Engineers sometimes treat documentation as what you write when coding is done. I have led teams where the opposite was true: clear SRS, ERDs, and infrastructure diagrams were how we shipped 1-2 weeks early. Not because paperwork is magic. Ambiguity is expensive.
Ambiguity taxes every standup
Without a shared picture, teams debate the same question daily:
- Is this a metafield or a database column?
- Who owns credit limit enforcement?
- Is POS allowed to call that API directly?
- Which env is source of truth for webhooks?
Docs do not eliminate debate. They move it earlier, where changes are cheap.
What “good enough” architecture writing looks like
I do not aim for novel-length specs. I aim for artifacts that survive contact with implementation:
- Problem statement: who hurts, what outcome matters
- In-scope / out-of-scope: especially out-of-scope
- Domain model / ERD: entities and relationships
- Runtime diagram: Admin/POS/Checkout/Functions/Lambdas/DB
- Failure modes: retries, idempotency, fail closed/open
- Delivery slices: what ships first without pretending the end state arrives day one
If a doc cannot help a new engineer make a correct decision in week one, it is decoration.
Diagrams must match deployables
A beautiful box diagram that ignores Shopify extension targets, Terraform workspaces, and queue boundaries will mislead.
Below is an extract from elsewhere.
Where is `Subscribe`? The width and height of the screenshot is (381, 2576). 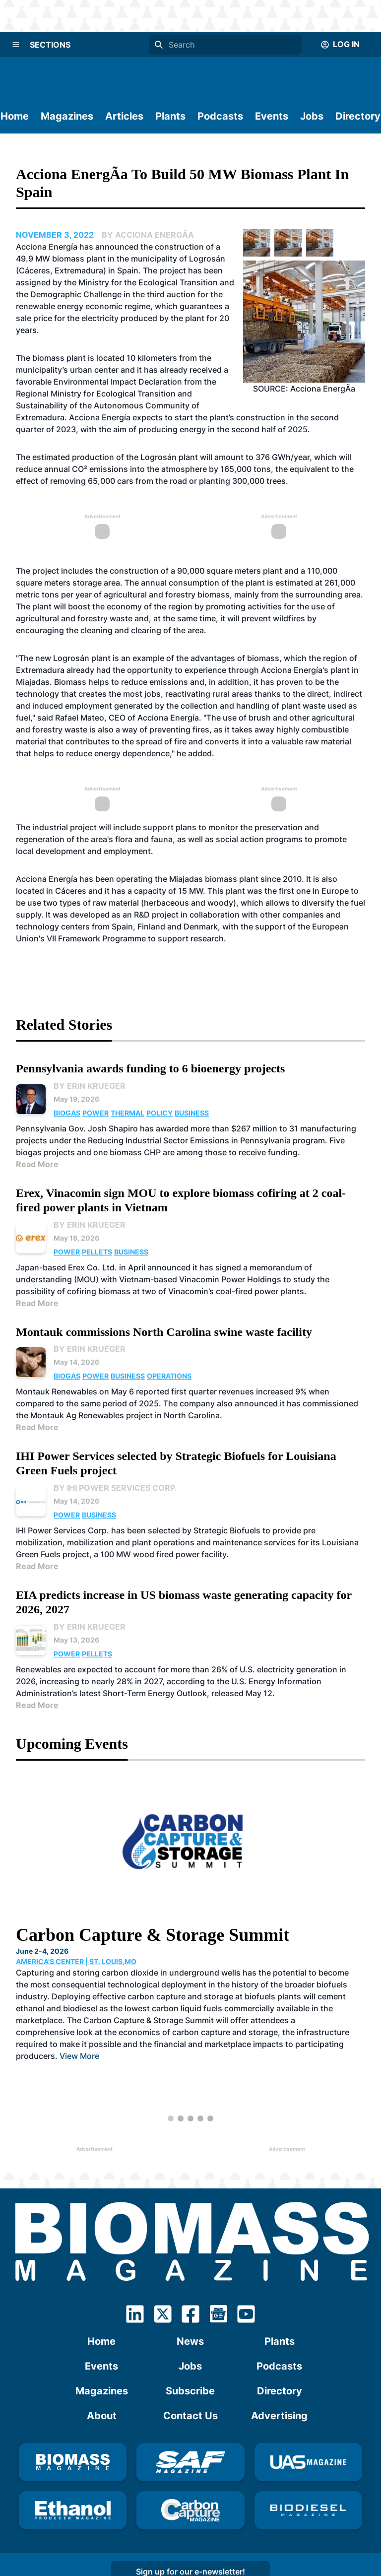 Subscribe is located at coordinates (190, 2391).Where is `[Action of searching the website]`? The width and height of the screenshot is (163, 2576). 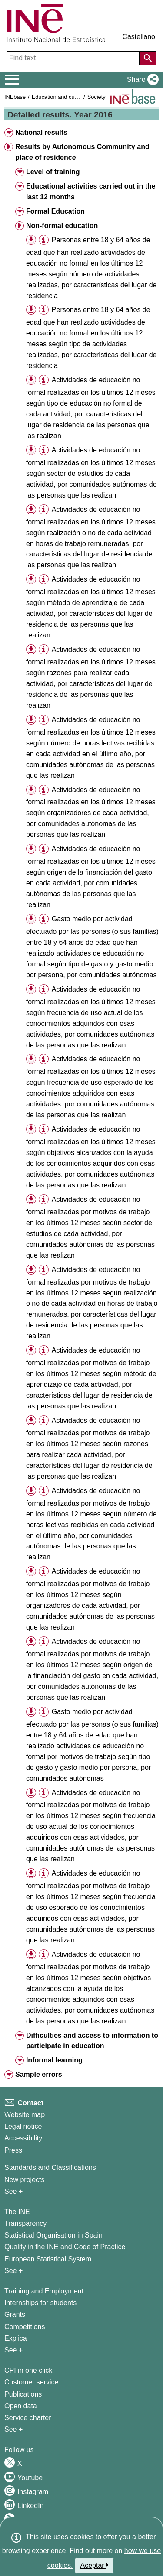 [Action of searching the website] is located at coordinates (147, 58).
Draw the thing you can deploy and observe. Include the awkward parts: manual Lambdas, cron that still exists, Lightsail vs ECS differences.
Docs rot is a process problem
Docs die when updating them is nobody’s job. Practical habits:
- Require diagram/doc touch on PRs that change boundaries
- Keep docs next to code when possible
- Prefer short living docs over perfect abandoned ones
- Capture decisions (light ADRs) when tradeoffs are heated
Mentoring lives in artifacts
When you mentor developers, a crisp architecture doc multiplies you. You are not endlessly re-explaining the system verbally. You are teaching people to navigate a map, and to improve the map.
Leadership takeaway
Technical leadership is often framed as meetings and velocity charts. A large part of it is making complexity visible early enough that the team can still choose.
Write the map. Keep it honest. Ship against it.